> Assignment
Without including any images, set down the records below exactly.

Document layout analysis data:
<<<<

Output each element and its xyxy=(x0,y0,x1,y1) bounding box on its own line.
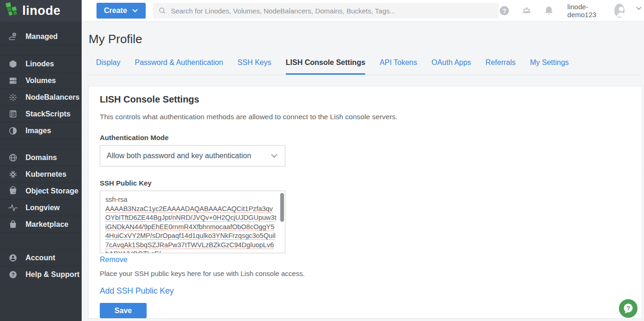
svg-text:?: ? xyxy=(502,7,506,14)
lish-settings-card: LISH Console Settings This controls what… xyxy=(88,86,642,319)
ssh-public-key-label: SSH Public Key xyxy=(100,179,631,187)
sidebar-item-label: Object Storage xyxy=(26,187,78,195)
sidebar-item-label: Domains xyxy=(26,154,57,162)
create-button[interactable]: Create xyxy=(97,3,146,19)
tab-oauth-apps[interactable]: OAuth Apps xyxy=(431,58,471,75)
sidebar-item-label: Account xyxy=(26,254,55,262)
sidebar-item-label: Longview xyxy=(26,204,60,212)
tab-referrals[interactable]: Referrals xyxy=(485,58,515,75)
ssh-key-help-text: Place your SSH public keys here for use … xyxy=(100,270,631,277)
sidebar-item-label: Linodes xyxy=(26,60,54,68)
help-icon[interactable]: ? xyxy=(499,5,510,16)
sidebar-item-linodes[interactable]: Linodes xyxy=(0,55,82,72)
tab-display[interactable]: Display xyxy=(96,58,120,75)
search-icon xyxy=(158,6,166,15)
tab-api-tokens[interactable]: API Tokens xyxy=(380,58,417,75)
help-support-icon: ? xyxy=(8,270,18,280)
auth-mode-label: Authentication Mode xyxy=(100,134,631,141)
tab-ssh-keys[interactable]: SSH Keys xyxy=(238,58,271,75)
profile-tabs: Display Password & Authentication SSH Ke… xyxy=(88,58,642,75)
sidebar-item-stackscripts[interactable]: StackScripts xyxy=(0,105,82,122)
create-button-label: Create xyxy=(104,6,127,15)
sidebar-item-label: Managed xyxy=(26,32,58,41)
linode-logo-text: linode xyxy=(22,4,61,18)
linodes-icon xyxy=(8,59,18,69)
marketplace-icon xyxy=(8,219,18,230)
scrollbar-thumb[interactable] xyxy=(280,193,284,222)
tab-my-settings[interactable]: My Settings xyxy=(530,58,569,75)
sidebar-item-label: NodeBalancers xyxy=(26,93,80,102)
auth-mode-selected-value: Allow both password and key authenticati… xyxy=(107,152,251,160)
sidebar-item-label: Volumes xyxy=(26,77,56,85)
account-menu-chevron-icon[interactable] xyxy=(636,5,644,16)
search-input[interactable] xyxy=(171,7,493,15)
username-label[interactable]: linode-demo123 xyxy=(567,3,604,19)
tab-lish-console-settings[interactable]: LISH Console Settings xyxy=(286,58,366,75)
longview-icon xyxy=(8,203,18,213)
account-icon xyxy=(8,253,18,263)
sidebar-item-label: Images xyxy=(26,127,51,135)
sidebar-item-marketplace[interactable]: Marketplace xyxy=(0,216,82,232)
svg-text:?: ? xyxy=(12,271,15,277)
domains-icon xyxy=(8,153,18,163)
sidebar-item-kubernetes[interactable]: Kubernetes xyxy=(0,166,82,182)
stackscripts-icon xyxy=(8,109,18,119)
sidebar-divider xyxy=(0,232,82,249)
sidebar-item-nodebalancers[interactable]: NodeBalancers xyxy=(0,89,82,105)
sidebar-item-domains[interactable]: Domains xyxy=(0,149,82,166)
save-button[interactable]: Save xyxy=(100,303,147,318)
topbar: Create ? linode-demo123 xyxy=(82,0,644,22)
chat-question-icon: ? xyxy=(622,302,634,315)
main-content: My Profile Display Password & Authentica… xyxy=(82,22,644,321)
section-heading: LISH Console Settings xyxy=(100,94,631,105)
community-icon[interactable] xyxy=(521,5,532,16)
sidebar-item-volumes[interactable]: Volumes xyxy=(0,72,82,89)
ssh-key-prefix: ssh-rsa xyxy=(105,196,128,203)
support-chat-button[interactable]: ? xyxy=(618,298,638,319)
notifications-bell-icon[interactable] xyxy=(543,5,554,16)
chevron-down-icon xyxy=(132,7,138,14)
section-description: This controls what authentication method… xyxy=(100,113,631,121)
sidebar-divider xyxy=(0,45,82,55)
kubernetes-icon xyxy=(8,169,18,180)
linode-logo-icon xyxy=(5,2,19,20)
sidebar-item-label: Help & Support xyxy=(26,270,79,279)
sidebar-item-longview[interactable]: Longview xyxy=(0,199,82,216)
images-icon xyxy=(8,126,18,136)
add-ssh-key-link[interactable]: Add SSH Public Key xyxy=(100,286,174,296)
sidebar: linode Managed Linodes Volumes NodeBa xyxy=(0,0,82,321)
sidebar-divider xyxy=(0,139,82,149)
textarea-scrollbar[interactable] xyxy=(280,192,284,253)
volumes-icon xyxy=(8,76,18,86)
page-title: My Profile xyxy=(82,22,644,46)
ssh-public-key-textarea[interactable]: ssh-rsa AAAAB3NzaC1yc2EAAAADAQABAAACAQCi… xyxy=(100,191,285,253)
sidebar-item-label: Marketplace xyxy=(26,220,69,229)
svg-text:?: ? xyxy=(626,305,630,312)
sidebar-item-label: Kubernetes xyxy=(26,170,66,179)
sidebar-item-images[interactable]: Images xyxy=(0,122,82,139)
sidebar-nav: Managed Linodes Volumes NodeBalancers S xyxy=(0,28,82,282)
tab-password-authentication[interactable]: Password & Authentication xyxy=(135,58,223,75)
nodebalancers-icon xyxy=(8,92,18,103)
object-storage-icon xyxy=(8,186,18,196)
sidebar-item-help-support[interactable]: ? Help & Support xyxy=(0,266,82,282)
chevron-down-icon xyxy=(270,152,278,160)
avatar[interactable] xyxy=(614,4,625,18)
global-search[interactable] xyxy=(153,3,499,19)
sidebar-item-managed[interactable]: Managed xyxy=(0,28,82,45)
remove-key-link[interactable]: Remove xyxy=(100,256,128,264)
ssh-key-value: AAAAB3NzaC1yc2EAAAADAQABAAACAQCit1Pzfa3q… xyxy=(105,205,277,254)
auth-mode-select[interactable]: Allow both password and key authenticati… xyxy=(100,145,285,167)
managed-icon xyxy=(8,32,18,42)
sidebar-item-object-storage[interactable]: Object Storage xyxy=(0,182,82,199)
sidebar-item-label: StackScripts xyxy=(26,110,71,118)
linode-logo[interactable]: linode xyxy=(0,0,82,22)
sidebar-item-account[interactable]: Account xyxy=(0,249,82,266)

>>>>

> Response to this exercise
Output each element and its xyxy=(x0,y0,x1,y1) bounding box on its own line.
svg-text:?: ? xyxy=(502,7,506,14)
lish-settings-card: LISH Console Settings This controls what… xyxy=(88,86,642,319)
ssh-public-key-label: SSH Public Key xyxy=(100,179,631,187)
sidebar-item-label: Object Storage xyxy=(26,187,78,195)
sidebar-item-label: Domains xyxy=(26,154,57,162)
create-button[interactable]: Create xyxy=(97,3,146,19)
tab-oauth-apps[interactable]: OAuth Apps xyxy=(431,58,471,75)
sidebar-item-label: Account xyxy=(26,254,55,262)
sidebar-item-label: Longview xyxy=(26,204,60,212)
tab-referrals[interactable]: Referrals xyxy=(485,58,515,75)
ssh-key-help-text: Place your SSH public keys here for use … xyxy=(100,270,631,277)
sidebar-item-label: Linodes xyxy=(26,60,54,68)
help-icon[interactable]: ? xyxy=(499,5,510,16)
sidebar-item-linodes[interactable]: Linodes xyxy=(0,55,82,72)
tab-display[interactable]: Display xyxy=(96,58,120,75)
search-icon xyxy=(158,6,166,15)
tab-api-tokens[interactable]: API Tokens xyxy=(380,58,417,75)
help-support-icon: ? xyxy=(8,270,18,280)
auth-mode-label: Authentication Mode xyxy=(100,134,631,141)
tab-ssh-keys[interactable]: SSH Keys xyxy=(238,58,271,75)
profile-tabs: Display Password & Authentication SSH Ke… xyxy=(88,58,642,75)
sidebar-item-stackscripts[interactable]: StackScripts xyxy=(0,105,82,122)
create-button-label: Create xyxy=(104,6,127,15)
sidebar-item-label: Managed xyxy=(26,32,58,41)
linode-logo-text: linode xyxy=(22,4,61,18)
linodes-icon xyxy=(8,59,18,69)
marketplace-icon xyxy=(8,219,18,230)
scrollbar-thumb[interactable] xyxy=(280,193,284,222)
tab-my-settings[interactable]: My Settings xyxy=(530,58,569,75)
sidebar-item-label: NodeBalancers xyxy=(26,93,80,102)
auth-mode-selected-value: Allow both password and key authenticati… xyxy=(107,152,251,160)
sidebar-item-label: Volumes xyxy=(26,77,56,85)
account-menu-chevron-icon[interactable] xyxy=(636,5,644,16)
search-input[interactable] xyxy=(171,7,493,15)
username-label[interactable]: linode-demo123 xyxy=(567,3,604,19)
tab-lish-console-settings[interactable]: LISH Console Settings xyxy=(286,58,366,75)
longview-icon xyxy=(8,203,18,213)
account-icon xyxy=(8,253,18,263)
sidebar-item-label: Images xyxy=(26,127,51,135)
sidebar-item-marketplace[interactable]: Marketplace xyxy=(0,216,82,232)
svg-text:?: ? xyxy=(12,271,15,277)
domains-icon xyxy=(8,153,18,163)
sidebar-item-kubernetes[interactable]: Kubernetes xyxy=(0,166,82,182)
stackscripts-icon xyxy=(8,109,18,119)
sidebar-divider xyxy=(0,232,82,249)
sidebar-item-nodebalancers[interactable]: NodeBalancers xyxy=(0,89,82,105)
sidebar-item-domains[interactable]: Domains xyxy=(0,149,82,166)
save-button[interactable]: Save xyxy=(100,303,147,318)
topbar: Create ? linode-demo123 xyxy=(82,0,644,22)
chat-question-icon: ? xyxy=(622,302,634,315)
main-content: My Profile Display Password & Authentica… xyxy=(82,22,644,321)
section-heading: LISH Console Settings xyxy=(100,94,631,105)
community-icon[interactable] xyxy=(521,5,532,16)
sidebar-item-volumes[interactable]: Volumes xyxy=(0,72,82,89)
ssh-key-prefix: ssh-rsa xyxy=(105,196,128,203)
support-chat-button[interactable]: ? xyxy=(618,298,638,319)
notifications-bell-icon[interactable] xyxy=(543,5,554,16)
chevron-down-icon xyxy=(132,7,138,14)
section-description: This controls what authentication method… xyxy=(100,113,631,121)
sidebar-divider xyxy=(0,45,82,55)
kubernetes-icon xyxy=(8,169,18,180)
linode-logo-icon xyxy=(5,2,19,20)
sidebar-item-label: Help & Support xyxy=(26,270,79,279)
sidebar-item-longview[interactable]: Longview xyxy=(0,199,82,216)
images-icon xyxy=(8,126,18,136)
add-ssh-key-link[interactable]: Add SSH Public Key xyxy=(100,286,174,296)
sidebar: linode Managed Linodes Volumes NodeBa xyxy=(0,0,82,321)
sidebar-divider xyxy=(0,139,82,149)
textarea-scrollbar[interactable] xyxy=(280,192,284,253)
volumes-icon xyxy=(8,76,18,86)
page-title: My Profile xyxy=(82,22,644,46)
ssh-public-key-textarea[interactable]: ssh-rsa AAAAB3NzaC1yc2EAAAADAQABAAACAQCi… xyxy=(100,191,285,253)
sidebar-item-label: Marketplace xyxy=(26,220,69,229)
svg-text:?: ? xyxy=(626,305,630,312)
sidebar-item-label: Kubernetes xyxy=(26,170,66,179)
sidebar-item-images[interactable]: Images xyxy=(0,122,82,139)
sidebar-nav: Managed Linodes Volumes NodeBalancers S xyxy=(0,28,82,282)
tab-password-authentication[interactable]: Password & Authentication xyxy=(135,58,223,75)
nodebalancers-icon xyxy=(8,92,18,103)
object-storage-icon xyxy=(8,186,18,196)
sidebar-item-help-support[interactable]: ? Help & Support xyxy=(0,266,82,282)
chevron-down-icon xyxy=(270,152,278,160)
avatar[interactable] xyxy=(614,4,625,18)
global-search[interactable] xyxy=(153,3,499,19)
sidebar-item-managed[interactable]: Managed xyxy=(0,28,82,45)
remove-key-link[interactable]: Remove xyxy=(100,256,128,264)
ssh-key-value: AAAAB3NzaC1yc2EAAAADAQABAAACAQCit1Pzfa3q… xyxy=(105,205,277,254)
auth-mode-select[interactable]: Allow both password and key authenticati… xyxy=(100,145,285,167)
managed-icon xyxy=(8,32,18,42)
sidebar-item-object-storage[interactable]: Object Storage xyxy=(0,182,82,199)
sidebar-item-label: StackScripts xyxy=(26,110,71,118)
linode-logo[interactable]: linode xyxy=(0,0,82,22)
sidebar-item-account[interactable]: Account xyxy=(0,249,82,266)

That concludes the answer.